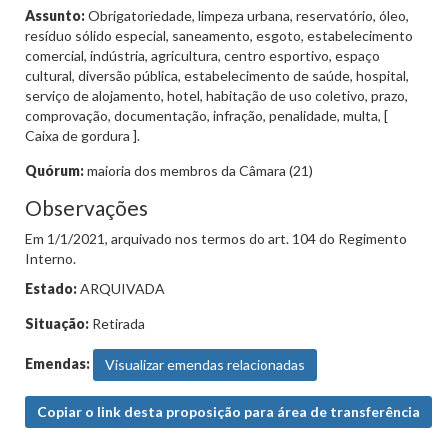
Assunto:
Obrigatoriedade, limpeza urbana, reservatório, óleo,
resíduo sólido especial, saneamento, esgoto, estabelecimento
comercial, indústria, agricultura, centro esportivo, espaço
cultural, diversão pública, estabelecimento de saúde, hospital,
serviço de alojamento, hotel, habitação de uso coletivo, prazo,
comprovação, documentação, infração, penalidade, multa, [
Caixa de gordura ].
Quórum:
maioria dos membros da Câmara (21)
Observações
Em 1/1/2021, arquivado nos termos do art. 104 do Regimento
Interno.
Estado:
ARQUIVADA
Situação:
Retirada
Emendas:
Visualizar emendas relacionadas
Copiar o link desta proposição para área de transferência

◆ Task instructions: Write out every line of the entries that holds the word "estabelecimento".

◆ Result:
resíduo sólido especial, saneamento, esgoto, estabelecimento
cultural, diversão pública, estabelecimento de saúde, hospital,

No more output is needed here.